*EXERCISE GOAL*.
From the entries below, output the line with "Marketing Clubs schaffen" and each following line up to and including the line with "Jorge; Espírito Santo", exactly as written.

□ □ □ □ □

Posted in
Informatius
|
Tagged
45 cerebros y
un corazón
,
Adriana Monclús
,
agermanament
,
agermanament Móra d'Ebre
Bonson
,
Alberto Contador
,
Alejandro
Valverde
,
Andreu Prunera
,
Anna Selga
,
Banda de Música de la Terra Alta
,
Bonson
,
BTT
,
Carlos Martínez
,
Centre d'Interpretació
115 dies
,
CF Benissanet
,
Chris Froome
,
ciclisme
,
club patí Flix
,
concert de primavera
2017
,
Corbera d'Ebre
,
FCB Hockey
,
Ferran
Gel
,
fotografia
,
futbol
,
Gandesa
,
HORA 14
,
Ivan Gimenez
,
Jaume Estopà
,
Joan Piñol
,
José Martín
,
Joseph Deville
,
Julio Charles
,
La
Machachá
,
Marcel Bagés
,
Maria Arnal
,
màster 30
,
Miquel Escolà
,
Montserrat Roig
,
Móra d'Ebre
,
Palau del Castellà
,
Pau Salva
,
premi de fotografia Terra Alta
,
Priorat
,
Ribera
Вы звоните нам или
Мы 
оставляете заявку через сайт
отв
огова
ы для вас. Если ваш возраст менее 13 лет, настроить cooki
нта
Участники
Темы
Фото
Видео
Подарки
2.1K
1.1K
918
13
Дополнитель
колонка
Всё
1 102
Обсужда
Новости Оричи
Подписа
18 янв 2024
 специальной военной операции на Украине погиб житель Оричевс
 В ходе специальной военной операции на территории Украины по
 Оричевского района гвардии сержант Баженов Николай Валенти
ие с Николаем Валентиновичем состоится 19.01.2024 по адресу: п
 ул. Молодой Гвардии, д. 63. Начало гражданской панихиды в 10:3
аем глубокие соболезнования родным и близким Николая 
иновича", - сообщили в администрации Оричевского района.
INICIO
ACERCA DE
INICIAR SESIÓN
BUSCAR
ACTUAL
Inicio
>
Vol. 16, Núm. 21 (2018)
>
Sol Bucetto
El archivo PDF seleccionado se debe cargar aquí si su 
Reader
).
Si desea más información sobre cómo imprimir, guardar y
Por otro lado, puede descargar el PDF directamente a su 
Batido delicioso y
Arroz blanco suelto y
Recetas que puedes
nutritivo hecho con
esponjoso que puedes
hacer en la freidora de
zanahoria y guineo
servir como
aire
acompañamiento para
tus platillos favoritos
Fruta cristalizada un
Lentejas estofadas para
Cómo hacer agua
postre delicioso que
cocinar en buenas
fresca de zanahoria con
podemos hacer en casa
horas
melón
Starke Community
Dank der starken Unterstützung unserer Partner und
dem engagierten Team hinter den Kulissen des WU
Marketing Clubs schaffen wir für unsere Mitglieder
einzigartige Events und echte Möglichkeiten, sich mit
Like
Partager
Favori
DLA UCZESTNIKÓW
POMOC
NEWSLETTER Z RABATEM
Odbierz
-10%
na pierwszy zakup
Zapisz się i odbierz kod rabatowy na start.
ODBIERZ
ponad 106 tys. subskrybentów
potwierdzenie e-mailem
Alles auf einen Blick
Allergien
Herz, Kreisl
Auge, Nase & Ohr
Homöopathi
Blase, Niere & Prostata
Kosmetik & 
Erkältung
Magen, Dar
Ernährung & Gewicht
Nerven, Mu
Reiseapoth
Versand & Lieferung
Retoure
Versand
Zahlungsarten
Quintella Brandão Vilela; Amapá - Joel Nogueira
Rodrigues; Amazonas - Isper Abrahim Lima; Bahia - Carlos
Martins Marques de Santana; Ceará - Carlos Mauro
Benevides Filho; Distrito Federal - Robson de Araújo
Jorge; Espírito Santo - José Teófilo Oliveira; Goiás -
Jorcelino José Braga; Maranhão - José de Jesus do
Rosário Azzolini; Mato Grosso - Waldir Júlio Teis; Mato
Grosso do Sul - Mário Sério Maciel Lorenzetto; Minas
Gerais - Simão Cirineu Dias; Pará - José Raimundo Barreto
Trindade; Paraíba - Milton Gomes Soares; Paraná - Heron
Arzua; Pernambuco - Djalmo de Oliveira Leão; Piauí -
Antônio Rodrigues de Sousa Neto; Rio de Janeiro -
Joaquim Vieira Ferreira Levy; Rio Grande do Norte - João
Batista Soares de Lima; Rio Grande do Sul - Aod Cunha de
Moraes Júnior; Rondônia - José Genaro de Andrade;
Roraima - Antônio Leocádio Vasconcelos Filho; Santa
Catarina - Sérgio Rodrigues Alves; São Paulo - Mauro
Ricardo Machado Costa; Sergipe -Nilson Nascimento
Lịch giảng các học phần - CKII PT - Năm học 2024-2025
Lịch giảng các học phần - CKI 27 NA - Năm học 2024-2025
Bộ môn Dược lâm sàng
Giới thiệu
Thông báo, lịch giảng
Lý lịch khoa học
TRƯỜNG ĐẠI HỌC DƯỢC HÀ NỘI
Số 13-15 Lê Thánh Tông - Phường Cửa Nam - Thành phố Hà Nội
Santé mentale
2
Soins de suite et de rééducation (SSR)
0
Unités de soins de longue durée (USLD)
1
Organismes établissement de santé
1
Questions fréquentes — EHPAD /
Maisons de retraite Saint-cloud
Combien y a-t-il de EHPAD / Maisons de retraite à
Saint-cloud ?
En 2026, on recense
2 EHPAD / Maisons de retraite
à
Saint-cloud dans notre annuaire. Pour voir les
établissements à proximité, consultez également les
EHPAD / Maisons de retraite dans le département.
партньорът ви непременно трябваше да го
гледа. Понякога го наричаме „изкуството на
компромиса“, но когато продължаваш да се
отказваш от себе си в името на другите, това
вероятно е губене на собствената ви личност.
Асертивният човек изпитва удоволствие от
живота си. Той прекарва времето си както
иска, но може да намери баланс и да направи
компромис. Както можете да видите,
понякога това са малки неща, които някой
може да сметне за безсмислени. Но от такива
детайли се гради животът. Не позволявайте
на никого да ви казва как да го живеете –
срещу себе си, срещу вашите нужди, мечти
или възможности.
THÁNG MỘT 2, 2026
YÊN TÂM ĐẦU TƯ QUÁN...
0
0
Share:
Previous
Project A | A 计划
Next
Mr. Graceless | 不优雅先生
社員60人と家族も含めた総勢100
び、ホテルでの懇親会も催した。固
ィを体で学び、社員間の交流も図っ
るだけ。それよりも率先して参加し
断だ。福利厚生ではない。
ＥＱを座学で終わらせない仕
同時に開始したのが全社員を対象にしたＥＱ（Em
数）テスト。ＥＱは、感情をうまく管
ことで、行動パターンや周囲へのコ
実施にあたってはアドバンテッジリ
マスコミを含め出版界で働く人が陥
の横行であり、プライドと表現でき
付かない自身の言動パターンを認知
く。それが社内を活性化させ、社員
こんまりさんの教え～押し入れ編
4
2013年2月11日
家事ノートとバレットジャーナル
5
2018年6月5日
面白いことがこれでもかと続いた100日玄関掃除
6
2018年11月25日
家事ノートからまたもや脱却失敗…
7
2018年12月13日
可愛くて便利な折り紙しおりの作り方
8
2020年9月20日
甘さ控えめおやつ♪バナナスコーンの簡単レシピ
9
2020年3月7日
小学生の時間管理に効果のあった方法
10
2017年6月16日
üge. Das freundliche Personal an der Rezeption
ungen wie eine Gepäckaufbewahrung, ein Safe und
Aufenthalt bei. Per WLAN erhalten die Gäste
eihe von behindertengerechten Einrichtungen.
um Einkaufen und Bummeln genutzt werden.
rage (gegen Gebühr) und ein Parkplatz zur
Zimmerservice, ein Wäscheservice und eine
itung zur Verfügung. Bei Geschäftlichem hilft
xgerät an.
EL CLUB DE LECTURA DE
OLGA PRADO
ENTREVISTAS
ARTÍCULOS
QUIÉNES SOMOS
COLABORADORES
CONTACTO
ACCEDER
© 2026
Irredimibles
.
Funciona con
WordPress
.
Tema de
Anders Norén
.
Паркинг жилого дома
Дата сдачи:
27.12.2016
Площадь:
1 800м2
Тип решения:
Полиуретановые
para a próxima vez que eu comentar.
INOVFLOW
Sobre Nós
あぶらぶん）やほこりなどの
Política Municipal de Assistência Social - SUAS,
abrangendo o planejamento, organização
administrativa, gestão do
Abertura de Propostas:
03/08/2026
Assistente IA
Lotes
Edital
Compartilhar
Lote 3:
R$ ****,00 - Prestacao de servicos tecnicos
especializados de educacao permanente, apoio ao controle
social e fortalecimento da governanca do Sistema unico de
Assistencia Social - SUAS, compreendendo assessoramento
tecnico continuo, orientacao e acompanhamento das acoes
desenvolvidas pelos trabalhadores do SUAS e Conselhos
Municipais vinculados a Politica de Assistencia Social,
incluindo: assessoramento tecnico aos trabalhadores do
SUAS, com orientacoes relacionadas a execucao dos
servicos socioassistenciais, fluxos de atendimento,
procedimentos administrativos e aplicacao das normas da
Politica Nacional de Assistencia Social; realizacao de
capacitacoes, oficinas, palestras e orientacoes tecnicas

□ □ □ □ □

*SOLUTION FOR THIS EXERCISE*.
Marketing Clubs schaffen wir für unsere Mitglieder
einzigartige Events und echte Möglichkeiten, sich mit
Like
Partager
Favori
DLA UCZESTNIKÓW
POMOC
NEWSLETTER Z RABATEM
Odbierz
-10%
na pierwszy zakup
Zapisz się i odbierz kod rabatowy na start.
ODBIERZ
ponad 106 tys. subskrybentów
potwierdzenie e-mailem
Alles auf einen Blick
Allergien
Herz, Kreisl
Auge, Nase & Ohr
Homöopathi
Blase, Niere & Prostata
Kosmetik & 
Erkältung
Magen, Dar
Ernährung & Gewicht
Nerven, Mu
Reiseapoth
Versand & Lieferung
Retoure
Versand
Zahlungsarten
Quintella Brandão Vilela; Amapá - Joel Nogueira
Rodrigues; Amazonas - Isper Abrahim Lima; Bahia - Carlos
Martins Marques de Santana; Ceará - Carlos Mauro
Benevides Filho; Distrito Federal - Robson de Araújo
Jorge; Espírito Santo - José Teófilo Oliveira; Goiás -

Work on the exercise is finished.